¾ cup unsalted butter, room temperature
¾ cup granulated sugar
4 eggs
2 tablespoons plain yogurt
6 tablespoons elderflower cordial*, divided
1 cup all-purpose flour
¾ cup almond meal
2 teaspoons baking powder
¾ teaspoon salt
2 cups fresh elderberries, washed and dried (may be previously frozen, can use other berries if needed)
1 cup whipped cream or crème fraîche (optional)

Grease one 9- by 5-inch loaf pan (or 4 mini loaf pans) and preheat the oven to 350°.

Cream the butter and granulated sugar until they are light and fluffy. Beat in the eggs one at a time, then incorporate the yogurt and 3 tablespoons of the elderflower cordial.

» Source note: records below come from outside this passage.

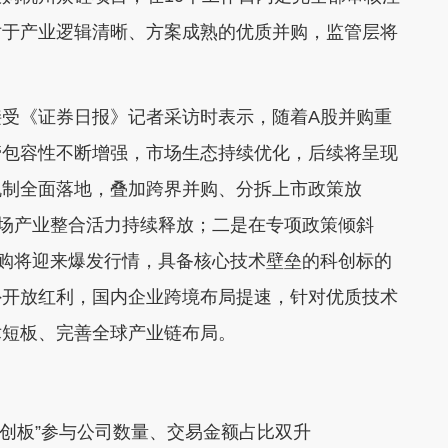
对于产业逻辑清晰、方案成熟的优质并购，监管层将
《证券日报》记者采访时表示，随着A股并购重
管包容性不断增强，市场生态持续优化，后续将呈现
机制全面落地，叠加跨界并购、分拆上市政策放
市场产业整合活力持续释放；二是在专项政策倾斜
并购将迎来爆发行情，具备核心技术壁垒的科创标的
外开放红利，国内企业跨境布局提速，针对优质技术
术短板、完善全球产业链布局。
创板”参与公司数量、交易金额占比双升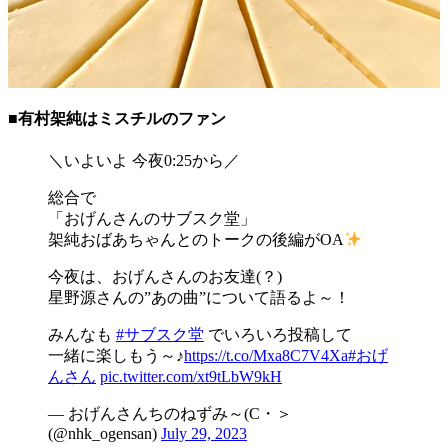
■有村架純はミスチルのファン
＼いよいよ 今夜0:25から／
総合で
「おげんさんのサブスク堂」
架純おばあちゃんとのトークの後編がOA
今夜は、おげんさんのお友達(？)
星野源さんの”あの曲”について語るよ～！
みんなも
#サブスク堂
でいろいろ投稿して
一緒に楽しもう～♪
https://t.co/Mxa8C7V4Xa
#おげ
んさん
pic.twitter.com/xt9tLbW9kH
— おげんさんちのねずみ～(C・＞
(@nhk_ogensan)
July 29, 2023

In a separate bowl, mix together the flour, almond meal, baking powder, and salt and slowly whisk this into the wet mixture until incorporated. Pour half of the batter into the greased loaf pan(s). Toss elderberries with remaining 3 tablespoons elderflower cordial and spread evenly over the batter in the loaf pan(s), followed by the remaining batter. Bake for 1 hour or 30 minutes if using the mini loaf pans. Cake is done when top reaches a golden brown and a toothpick comes out clean. Remove from oven and allow to cool.

Remove cake(s) from loaf pan(s), slice into pieces to reveal berry layer, and serve with optional whipped cream or crème fraîche.

*See Edible East Bay Summer 2016 issue for edlerflower cordial recipe, or use St-Germaine or any other sweet syrup.